HttpService.HttpEnabled = true

local function Request(timeout)
	HttpService:RequestAsync({ Url = "https://httpstat.us/504?sleep=" .. timeout * 1000 })
end

local function Timeout(timeout)
	local reqThread = task.spawn(Request, timeout)

	task.delay(timeout - 1, function()
		task.cancel(reqThread)
		print("Cancelled")
	end)
end

Timeout(2)

It seems to work fine with GetAsync but, from what I’ve observed, this dead coroutine issue affects almost any method that yields & tries to resume in a thread that has been cancelled after the method yielded.

Is there any chance that this could be patched within the task & coroutine libraries (or internals of them), or maybe in the way that yielding is done? As it seems to be the root cause of the majority of these errors.
In other words, RequestAsync isn’t at fault here, imo.

CarefreeCarrot · May 31, 2024, 10:36pm

Getting this error with remote functions. Was attempting to cancel a thread if client doesn’t respond and times out.
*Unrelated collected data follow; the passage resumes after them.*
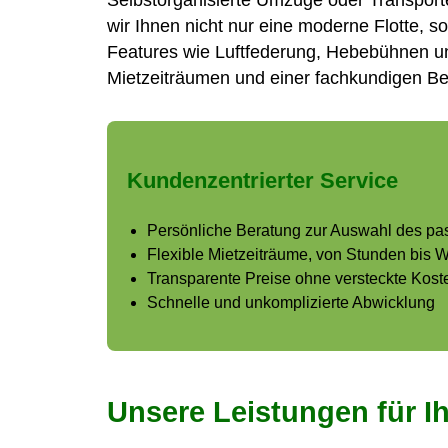
Selbstorganisierte Umzüge oder Transport
wir Ihnen nicht nur eine moderne Flotte, s
Features wie Luftfederung, Hebebühnen und
Mietzeiträumen und einer fachkundigen Berat
Kundenzentrierter Service
Persönliche Beratung zur Auswahl des p
Flexible Mietzeiträume, von Stunden bis
Transparente Preise ohne versteckte Kost
Schnelle und unkomplizierte Abwicklung
Unsere Leistungen für I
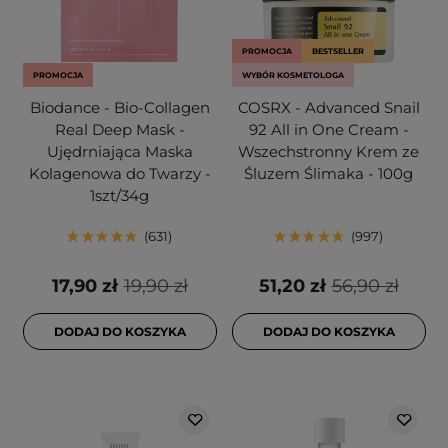
PROMOCJA
BESTSELLER
PROMOCJA
WYBÓR KOSMETOLOGA
Biodance - Bio-Collagen
COSRX - Advanced Snail
Real Deep Mask -
92 All in One Cream -
Ujędrniająca Maska
Wszechstronny Krem ze
Kolagenowa do Twarzy -
Śluzem Ślimaka - 100g
1szt/34g
631
997
17,90 zł
19,90 zł
51,20 zł
56,90 zł
DODAJ DO KOSZYKA
DODAJ DO KOSZYKA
local ResponseReceived = false
local TimedOut = false
local time0 = time()
local thread = task.spawn(function()
  RemoteFunction:InvokeClient(player)
  ResponseReceived = true
end)
while not ResponseReceived do
  task.wait()
  if time() - time0 > 10 then TimedOut = true break end
end
if TimedOut then
  task.cancel(thread) --successful
end

If the server doesn’t receive a response after 10 seconds, it cancels the thread with the InvokeClient, which works properly. HOWEVER, task.cancel seems to not actually kill the thread, since the InvokeClient() call continues to run. I know this because:

--client
RemoteFunction.OnClientInvoke = function()
  task.wait(20)
  return
end

The client waits 20 seconds to respond to the invocation. After 10 seconds, the server times out and supposedly “cancels” the thread. After another 10 seconds, the client returns and the server logs an error message:

cannot resume dead coroutine

This means that the invocation thread is being marked as “dead”, but the thread clearly continues to run, since the invocation manages to receive the client response, even after it was “cancelled”